Illustres et puissants seigneurs, nos très chers amis.

L'amitié qui nous unit depuis plusieurs années ainsi que nos prédécesseurs royaux au sérénissime et très puissant seigneur, Frédéric, roi de Prusse, etc., fait que rien de ce qui le concerne ne nous laisse indifférente. Donc comme il est parvenu à notre connaissance que la duchesse de Nemours était morte, nous ne pouvons nous empècher de vous adresser cette lettre en faveur du dit roi sérénissime afin que le droit qu'il possède sur la ville et le comté de Neuchâtel tant par hérédité que par la cession que lui en a faite notre frère Guillaume III, défunt, roi de la Grande-Bretagne, ce droit vous vouliez l'affirmer et le proclamer en le reconnaissant pour votre Prince légitime. Nous espérons que vous le ferez d'autant plus volontiers que ce prince, lié à vous par la profession de la religion réformée, s'est toujours montré très ami de ses sujets et de leurs intéréts et s'est toujours efforcé pour votre bien, de sorte que vous seriez plus sages en agissant ainsi que si vous choisissiez un prince qui, subordonné à la couronne de France, doit vous ètre suspect ainsi qu'a nous et à tous vos confédérés. Nous avons donc pleine confiance en ce que vous accéderez sans retard aux demandes du roi sérénissime sus-mentionné, ce qui nous sera particulièrement agréable. Lorsque l'occasion s'en présentera, nous serons prète à vous donner des témoignages de notre affection.
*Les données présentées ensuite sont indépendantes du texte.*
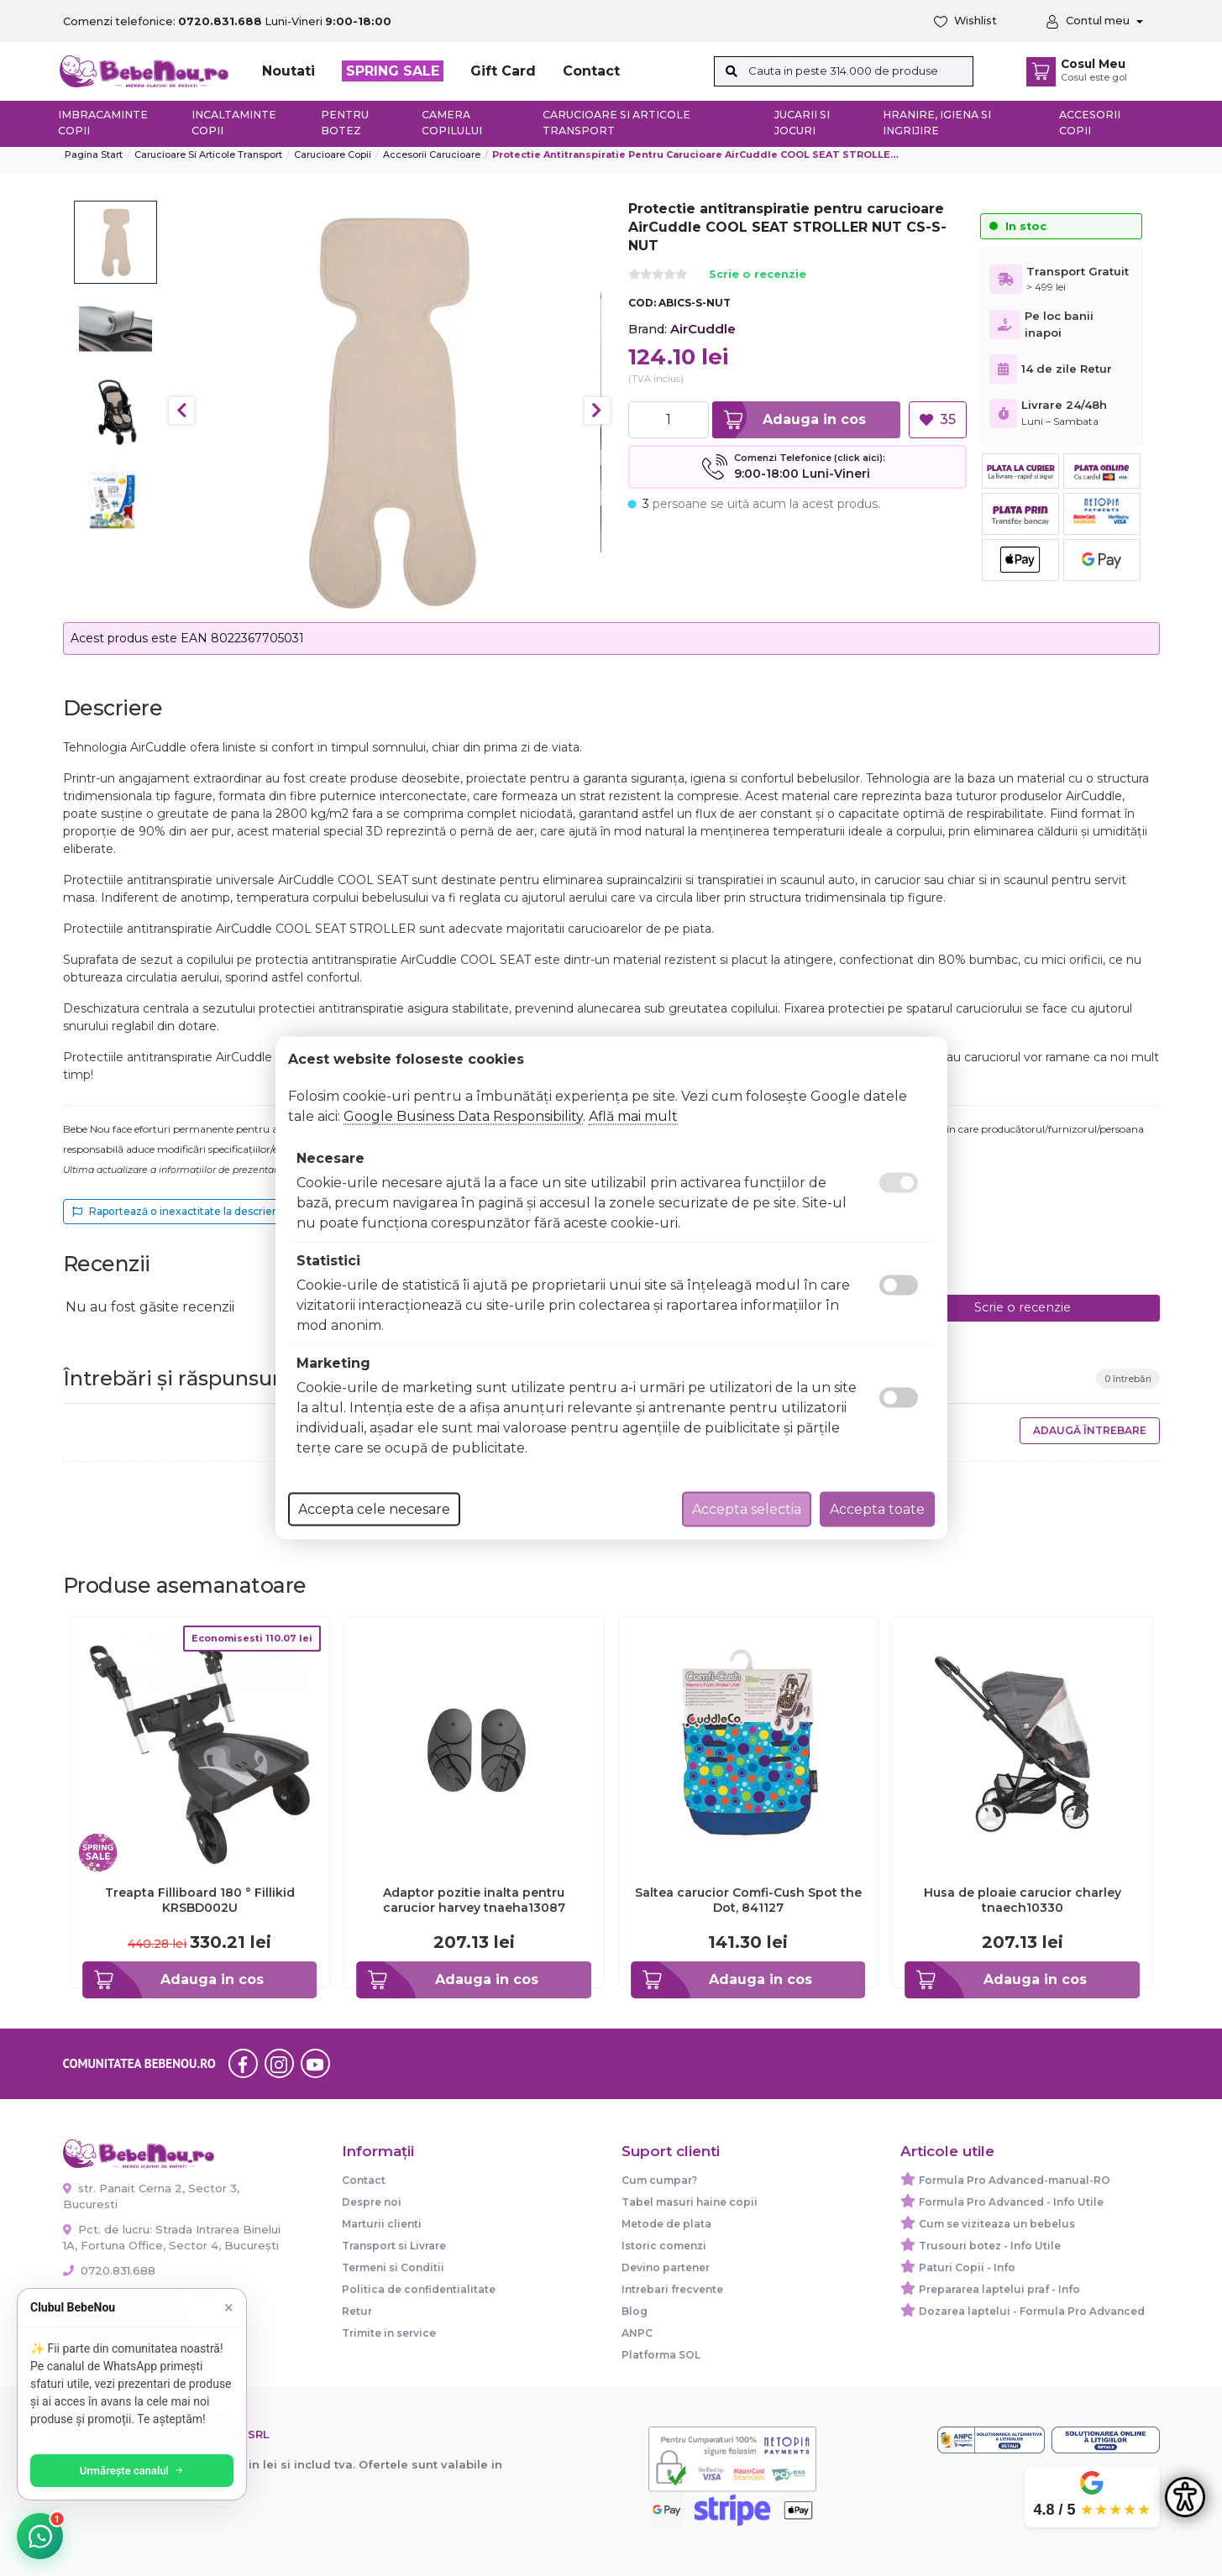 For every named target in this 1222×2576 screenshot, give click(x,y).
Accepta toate (877, 1509)
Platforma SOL (660, 2354)
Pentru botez (345, 122)
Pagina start (94, 154)
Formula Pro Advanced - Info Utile (1011, 2202)
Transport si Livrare (394, 2245)
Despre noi (371, 2202)
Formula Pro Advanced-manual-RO (1014, 2180)
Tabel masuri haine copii (689, 2202)
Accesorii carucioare (431, 154)
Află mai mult (633, 1116)
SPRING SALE (392, 71)
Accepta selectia (746, 1509)
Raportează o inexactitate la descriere (177, 1211)
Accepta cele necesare (374, 1509)
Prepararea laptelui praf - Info (999, 2289)
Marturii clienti (382, 2223)
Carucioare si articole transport (616, 122)
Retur (357, 2311)
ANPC (637, 2333)
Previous (181, 410)
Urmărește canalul (134, 2470)
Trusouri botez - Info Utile (990, 2245)
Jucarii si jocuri (802, 122)
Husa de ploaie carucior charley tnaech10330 (1022, 1900)
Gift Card (503, 71)
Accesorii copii (1089, 122)
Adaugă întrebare (1089, 1430)
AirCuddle (703, 329)
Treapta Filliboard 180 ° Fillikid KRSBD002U (200, 1900)
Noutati (288, 71)
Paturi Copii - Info (967, 2267)
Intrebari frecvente (672, 2289)
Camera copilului (452, 122)
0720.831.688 (109, 2270)
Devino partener (665, 2267)
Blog (634, 2311)
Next (597, 410)
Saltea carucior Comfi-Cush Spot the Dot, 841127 (748, 1900)
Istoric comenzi (663, 2245)
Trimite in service (389, 2333)
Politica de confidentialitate (419, 2289)
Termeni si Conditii (393, 2267)
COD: (642, 302)
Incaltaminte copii (233, 122)
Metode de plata (666, 2223)
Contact (591, 71)
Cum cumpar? (659, 2180)
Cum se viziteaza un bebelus (997, 2223)
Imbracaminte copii (103, 122)
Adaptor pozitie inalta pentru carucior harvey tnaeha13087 (474, 1900)
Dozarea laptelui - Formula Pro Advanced (1032, 2311)
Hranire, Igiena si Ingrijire (937, 122)
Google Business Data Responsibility (463, 1116)
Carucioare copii (332, 154)
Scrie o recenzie (757, 275) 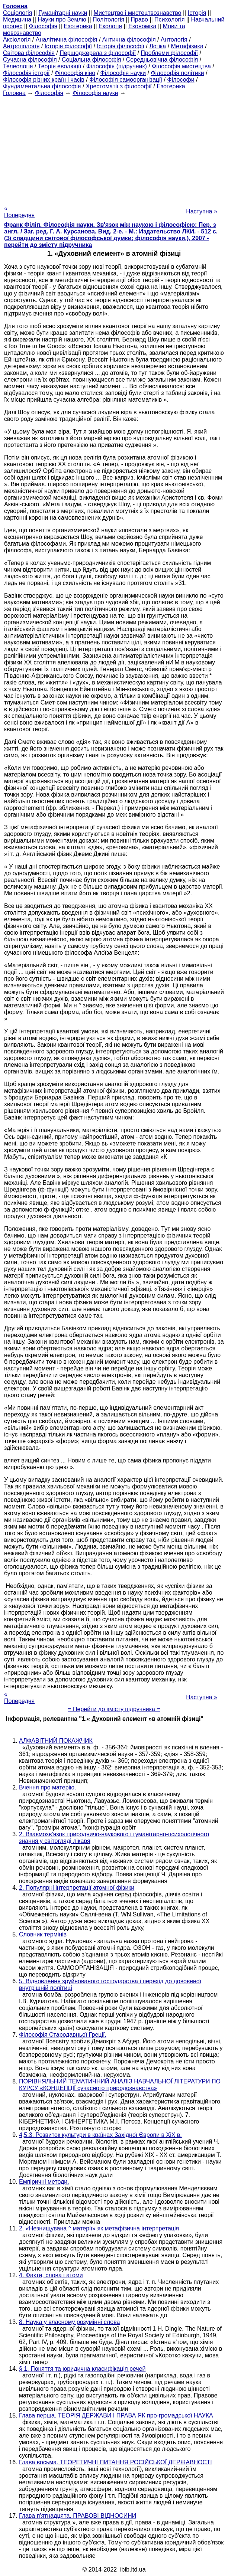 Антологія (174, 39)
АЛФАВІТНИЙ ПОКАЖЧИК (56, 1741)
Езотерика (78, 26)
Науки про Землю (62, 19)
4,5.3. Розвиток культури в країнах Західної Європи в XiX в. (100, 2135)
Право (139, 19)
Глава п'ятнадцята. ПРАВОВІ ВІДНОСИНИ (77, 2516)
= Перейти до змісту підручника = (114, 1709)
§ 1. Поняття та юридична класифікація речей (82, 2369)
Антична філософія (129, 39)
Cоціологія (17, 13)
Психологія (169, 19)
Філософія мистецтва (181, 66)
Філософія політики (177, 73)
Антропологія (21, 46)
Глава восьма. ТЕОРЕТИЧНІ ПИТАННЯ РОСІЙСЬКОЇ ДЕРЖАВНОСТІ (115, 2462)
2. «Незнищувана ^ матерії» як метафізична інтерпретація (99, 2228)
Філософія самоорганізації (125, 79)
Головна (14, 93)
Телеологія (18, 66)
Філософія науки (123, 73)
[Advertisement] (114, 148)
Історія (197, 13)
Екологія (110, 26)
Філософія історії (26, 73)
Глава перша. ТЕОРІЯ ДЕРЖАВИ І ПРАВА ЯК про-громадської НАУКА (116, 2415)
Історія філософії (68, 46)
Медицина (17, 19)
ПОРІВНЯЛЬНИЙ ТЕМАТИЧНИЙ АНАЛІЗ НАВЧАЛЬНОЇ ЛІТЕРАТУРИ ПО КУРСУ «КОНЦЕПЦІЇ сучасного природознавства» (120, 2084)
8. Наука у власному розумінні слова (69, 2322)
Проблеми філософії (169, 53)
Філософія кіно (75, 73)
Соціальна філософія (91, 59)
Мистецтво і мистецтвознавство (138, 13)
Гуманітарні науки (62, 13)
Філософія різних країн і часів (43, 79)
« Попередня (19, 211)
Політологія (108, 19)
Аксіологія (16, 39)
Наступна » (201, 211)
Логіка (157, 46)
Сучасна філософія (30, 59)
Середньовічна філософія (162, 59)
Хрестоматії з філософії (119, 86)
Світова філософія (29, 53)
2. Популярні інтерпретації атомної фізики (76, 1887)
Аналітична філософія (66, 39)
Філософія (43, 26)
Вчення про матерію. (47, 1787)
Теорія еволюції (59, 66)
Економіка (142, 26)
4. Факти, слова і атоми (51, 2275)
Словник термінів (43, 1934)
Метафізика (187, 46)
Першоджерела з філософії (98, 53)
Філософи (180, 79)
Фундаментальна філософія (42, 86)
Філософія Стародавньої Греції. (62, 2034)
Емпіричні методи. (44, 2181)
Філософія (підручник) (116, 66)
Pour le reste, nous vous recommandons de coeur à la garde de Dieu très grand et très bon.
            Votre amie dévouée,             Anna Regina.
Donné en notre château de Windsor, le jour - du mois - de l'an du Seigneur 170..?
[Cette pièce, qui doit être une copie, ne contient pas les détails chronologiques que nous avons laissés en blanc. - Archives Montmollin.]
            C. HODGES.

Montmollin qui, dans les dernières années de sa vie, avait été engagé dans une correspondance des plus suivies avec le cabinet anglais, le ministère prussien et les politiques influents de Berne, n'eut pas la consolation de voir aboutir la combinaison politique dont il avait été l'instigateur génial et l'un des promoteurs les plus désintéressés, car il mourut le 11 novembre 1703. Quatre ans plus tard, le 3 novembre 1707, les plans du grand politique étaient réalisés, le sort de Neuchàtel était fixé pour 150 ans et les princes français éliminés à tout jamais pour le plus grand bien du pays.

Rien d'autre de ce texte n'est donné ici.